Oh, and in case you were wondering, I am not a disinfo agent in the employ of some shadowy government enclave. I’m far too hopeless for such shenanigans like that.
UPDATE: a half-assed missive has been posted on Jones’ sister site, prisonplanet.com, addressing the issue. It includes:
“Separately, a few other blogs were up in arms about Sheen’s letter being a “hoax” because the disclaimer clarifying that the meeting with Obama was a stylized fictional account and not a real event did not get added to the bottom of the article until a little later due to technical snafus and a bombardment of traffic that shut down servers and locked out Infowars and Prison Planet webmasters. With the Infowars version having been copied across from Prison Planet, both original versions did not contain the disclaimer until the error was brought to our attention and promptly fixed as soon as we could gain access to servers that kept crashing, as many readers noted at the time. We added the disclaimer as soon as possible as well as other information that should have been included at the bottom of the original article regarding Sheen’s appearance on the show. We apologize for any confusion this may have caused and are trying to move our servers in house to prevent this routine occurrence from happening again.”

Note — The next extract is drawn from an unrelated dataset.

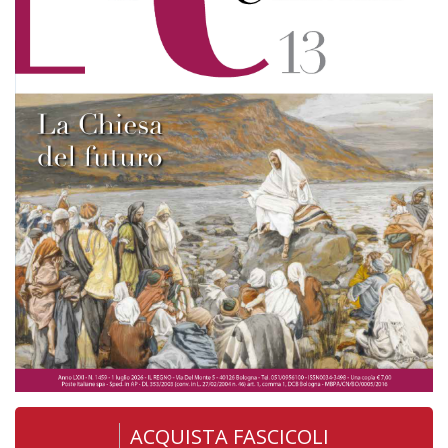
ACQUISTA FASCICOLI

That’s no moon apology. Nor is it a believable excuse. Firstly, we are expected to believe that after over apparently many, many hours of perparation for the whole week’s events, someone misses out a line of text? Then we are expected to believe that the demand on the sites causes overload so that the updated article could not be corrected. I don’t think so. Research has revealed the hosting for both sites is outsourced and of a nature that is specifically designed to avoid such scenarios for high-traffic sites. Plus, it would have taken all of a few seconds to add the line, re-upload the page file and voila! no one is the wiser, and this cold have been done the moment the original upload went live. You show me someone who writes and article, puts it on the web and he doesn’t read through it? Even the most modest of writers reads through the published piece to make sure it all came out ok (and to get a little tickle to the ego – don’t deny it). Lastly, it does not explain why someone so dedicated to freedom of speech would cull negative comments on forums (as has been reported by many posters) and why comments are now turned off on all articles on Prisonplanet. He wants free speech for all, but not when you might be critical, obviously.

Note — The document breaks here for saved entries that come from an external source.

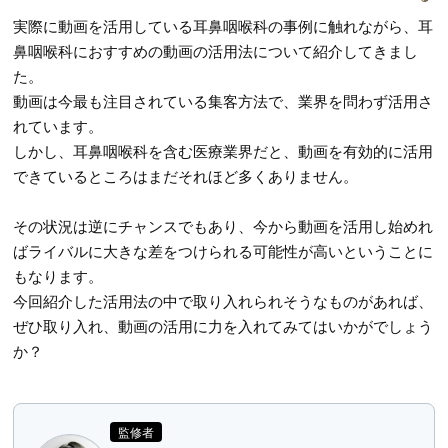
実際に動画を活用している耳鼻咽喉科の事例に触れながら、耳
鼻咽喉科におすすめの動画の活用法について紹介してきまし
た。
動画は今最も注目されている集客方法で、業界を問わず活用さ
れています。
しかし、耳鼻咽喉科を含む医療業界だと、動画を有効的に活用
できているところはまだそれほど多くありません。
その状況は逆にチャンスでもあり、今から動画を活用し始めれ
ばライバルに大きな差をつけられる可能性が高いということに
もなります。
今回紹介した活用法の中で取り入れられそうなものがあれば、
ぜひ取り入れ、動画の活用に力を入れてみてはいかがでしょう
か？
監修者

And one last nail in the coffin – if this had been my mistake, you know what I would have done? Included an apology or explanaton there and then, maybe even with the disclaimer that was added. But no, we get a very subtle and seemingly reluctant apology the next day, amidst self-congratulatory boasting.
I call foul. My gut feeling is still wilful deception to raise traffic and hits – not to break the story.